4. Copper-offset gate:

Long-term zinc ≥25 mg/d induces copper deficiency by upregulating intestinal metallothionein, which sequesters dietary copper. The calculator adds a 1–2 mg copper (gluconate or bisglycinate) recommendation when daily zinc is ≥25 mg/d, duration is long (≥3 months), and copper is not already being supplemented. Caught early it is reversible; chronic deficiency causes microcytic anemia, neutropenia, and myeloneuropathy — annual ceruloplasmin + RBC monitoring is the safety net.

The gate intentionally suppresses on the cold-onset goal (acute, 5–7 days total) and when the user reports concurrent copper supplementation already.

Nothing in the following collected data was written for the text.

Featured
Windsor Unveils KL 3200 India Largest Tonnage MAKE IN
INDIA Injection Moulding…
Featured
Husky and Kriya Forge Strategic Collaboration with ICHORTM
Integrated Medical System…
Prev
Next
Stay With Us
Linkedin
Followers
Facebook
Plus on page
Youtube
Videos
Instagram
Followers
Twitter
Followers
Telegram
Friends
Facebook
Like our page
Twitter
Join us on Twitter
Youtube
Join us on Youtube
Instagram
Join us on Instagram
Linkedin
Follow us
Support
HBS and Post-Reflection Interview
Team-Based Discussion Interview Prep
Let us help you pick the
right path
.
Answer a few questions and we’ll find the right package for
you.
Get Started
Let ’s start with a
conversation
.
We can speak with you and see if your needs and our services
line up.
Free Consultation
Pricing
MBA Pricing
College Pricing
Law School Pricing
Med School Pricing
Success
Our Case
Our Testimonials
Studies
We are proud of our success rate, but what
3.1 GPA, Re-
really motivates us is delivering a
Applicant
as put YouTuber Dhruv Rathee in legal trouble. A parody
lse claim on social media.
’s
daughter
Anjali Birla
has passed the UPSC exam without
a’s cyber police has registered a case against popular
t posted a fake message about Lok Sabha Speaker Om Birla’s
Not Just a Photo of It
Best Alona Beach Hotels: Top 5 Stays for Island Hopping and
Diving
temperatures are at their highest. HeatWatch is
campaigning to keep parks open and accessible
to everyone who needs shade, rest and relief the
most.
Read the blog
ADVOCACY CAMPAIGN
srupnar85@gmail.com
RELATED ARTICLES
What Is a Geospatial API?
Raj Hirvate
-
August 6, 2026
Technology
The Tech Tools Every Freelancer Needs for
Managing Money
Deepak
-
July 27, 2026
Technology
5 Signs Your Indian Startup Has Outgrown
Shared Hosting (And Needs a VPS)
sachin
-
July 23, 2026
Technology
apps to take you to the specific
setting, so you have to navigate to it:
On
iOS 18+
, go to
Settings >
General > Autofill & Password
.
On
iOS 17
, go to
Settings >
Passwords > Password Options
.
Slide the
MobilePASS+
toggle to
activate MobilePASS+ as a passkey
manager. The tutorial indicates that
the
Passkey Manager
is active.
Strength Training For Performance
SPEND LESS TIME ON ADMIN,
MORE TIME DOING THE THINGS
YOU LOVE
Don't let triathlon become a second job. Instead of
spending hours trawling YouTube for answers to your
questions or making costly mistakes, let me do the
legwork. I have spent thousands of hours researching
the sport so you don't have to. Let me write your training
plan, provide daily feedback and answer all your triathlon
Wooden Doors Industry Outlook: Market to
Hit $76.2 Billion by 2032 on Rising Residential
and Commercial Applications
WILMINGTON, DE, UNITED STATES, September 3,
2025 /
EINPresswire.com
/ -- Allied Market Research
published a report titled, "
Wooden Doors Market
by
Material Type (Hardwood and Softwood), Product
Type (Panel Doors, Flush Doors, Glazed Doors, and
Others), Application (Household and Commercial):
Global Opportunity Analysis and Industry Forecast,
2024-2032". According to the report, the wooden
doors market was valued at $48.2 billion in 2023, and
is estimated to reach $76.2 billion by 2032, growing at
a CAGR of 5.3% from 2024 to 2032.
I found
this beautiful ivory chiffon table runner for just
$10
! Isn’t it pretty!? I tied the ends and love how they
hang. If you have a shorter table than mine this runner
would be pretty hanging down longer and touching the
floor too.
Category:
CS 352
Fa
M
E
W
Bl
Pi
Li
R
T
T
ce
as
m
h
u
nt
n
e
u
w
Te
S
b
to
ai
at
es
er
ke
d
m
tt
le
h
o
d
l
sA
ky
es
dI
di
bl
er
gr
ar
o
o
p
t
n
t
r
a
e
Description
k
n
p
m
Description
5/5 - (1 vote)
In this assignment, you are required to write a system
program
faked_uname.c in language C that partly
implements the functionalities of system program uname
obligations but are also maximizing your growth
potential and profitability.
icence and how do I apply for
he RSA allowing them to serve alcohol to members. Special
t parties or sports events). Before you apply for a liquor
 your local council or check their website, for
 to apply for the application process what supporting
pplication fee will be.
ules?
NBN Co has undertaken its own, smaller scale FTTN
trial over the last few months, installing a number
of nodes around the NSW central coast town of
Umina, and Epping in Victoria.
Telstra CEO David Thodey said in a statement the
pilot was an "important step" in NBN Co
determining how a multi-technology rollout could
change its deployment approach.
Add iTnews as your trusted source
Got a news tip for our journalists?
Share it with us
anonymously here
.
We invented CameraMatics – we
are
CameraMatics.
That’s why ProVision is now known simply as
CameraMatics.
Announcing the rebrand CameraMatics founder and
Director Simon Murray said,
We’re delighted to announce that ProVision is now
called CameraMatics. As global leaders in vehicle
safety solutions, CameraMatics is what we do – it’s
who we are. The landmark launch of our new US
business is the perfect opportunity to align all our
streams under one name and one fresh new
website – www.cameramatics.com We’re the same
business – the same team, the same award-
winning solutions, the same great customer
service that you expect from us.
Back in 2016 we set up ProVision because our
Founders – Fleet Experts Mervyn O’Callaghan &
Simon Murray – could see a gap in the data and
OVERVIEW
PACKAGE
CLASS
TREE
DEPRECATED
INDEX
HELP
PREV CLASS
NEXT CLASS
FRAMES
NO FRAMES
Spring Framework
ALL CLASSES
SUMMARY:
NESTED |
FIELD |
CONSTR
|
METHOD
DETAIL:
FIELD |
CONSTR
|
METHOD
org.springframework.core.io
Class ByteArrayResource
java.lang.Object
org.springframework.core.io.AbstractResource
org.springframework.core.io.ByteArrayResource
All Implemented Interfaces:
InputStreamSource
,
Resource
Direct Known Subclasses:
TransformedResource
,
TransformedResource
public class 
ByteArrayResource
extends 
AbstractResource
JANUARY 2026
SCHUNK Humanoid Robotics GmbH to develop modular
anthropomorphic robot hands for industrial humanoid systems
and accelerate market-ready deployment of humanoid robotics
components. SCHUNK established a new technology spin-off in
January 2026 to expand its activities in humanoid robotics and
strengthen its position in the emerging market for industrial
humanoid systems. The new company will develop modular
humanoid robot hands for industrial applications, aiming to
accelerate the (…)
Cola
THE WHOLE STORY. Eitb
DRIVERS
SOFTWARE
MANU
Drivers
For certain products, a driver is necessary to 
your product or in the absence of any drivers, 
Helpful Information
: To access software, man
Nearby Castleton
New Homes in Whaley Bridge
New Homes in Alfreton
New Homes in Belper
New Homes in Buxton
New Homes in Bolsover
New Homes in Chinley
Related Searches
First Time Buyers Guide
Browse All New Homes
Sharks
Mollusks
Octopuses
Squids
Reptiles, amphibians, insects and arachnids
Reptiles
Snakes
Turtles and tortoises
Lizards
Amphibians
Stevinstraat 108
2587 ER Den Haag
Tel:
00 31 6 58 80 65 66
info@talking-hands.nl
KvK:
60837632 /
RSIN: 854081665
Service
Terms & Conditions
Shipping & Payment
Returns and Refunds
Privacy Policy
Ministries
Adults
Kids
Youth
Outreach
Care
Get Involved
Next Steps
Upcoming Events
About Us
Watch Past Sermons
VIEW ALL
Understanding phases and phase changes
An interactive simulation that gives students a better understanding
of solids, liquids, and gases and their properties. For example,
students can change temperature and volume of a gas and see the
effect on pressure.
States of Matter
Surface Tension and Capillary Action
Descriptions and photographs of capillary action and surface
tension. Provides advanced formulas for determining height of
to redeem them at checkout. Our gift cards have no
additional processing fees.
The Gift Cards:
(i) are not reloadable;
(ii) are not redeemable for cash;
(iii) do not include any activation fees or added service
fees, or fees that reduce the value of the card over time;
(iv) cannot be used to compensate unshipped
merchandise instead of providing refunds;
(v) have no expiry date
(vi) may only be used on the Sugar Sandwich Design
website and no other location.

What the calculator does NOT cover

  • Wilson disease (150 mg/d, 50 mg TID) — physician-supervised chelation protocol per AASLD 2023; out of scope for self-serve dosing.
  • AMD (AREDS2 80 mg/d formulation) — ophthalmology territory, paired with lutein/zeaxanthin and copper in a fixed ratio per AREDS2.
  • IV zinc — reserved for parenteral nutrition and severe burn / sepsis cases. Hospital territory.
  • Pediatric dosing — weight-scaled, separate evidence base, deferred to a future pediatric calculator.

Where the math stops being safe to extrapolate

The HDL-suppression / inverted-U immunity warning at ≥150 mg/d sits at the boundary of "supplement" and "drug": zinc at 150–300 mg/d for prolonged periods reliably reduces HDL cholesterol and paradoxically suppresses T-cell-mediated immunity. The calculator surfaces this as a non-blocking warning rather than a hard gate because the only legitimate indication at that dose is Wilson disease — and Wilson disease patients should be on this calculator's "see your physician" path, not its dose path.

The 24 h cold-onset window itself is a probabilistic boundary, not a step function. Hemilä's IPD analysis pooled trials with start times ranging from 0–24 h; pooled effects past 24 h are inconclusive rather than zero. The calculator chooses to close the window at 24 h because the dose × duration × ionic-zinc-side-effect tradeoff stops favoring the lozenge protocol when the recovery curve is already on its descending limb.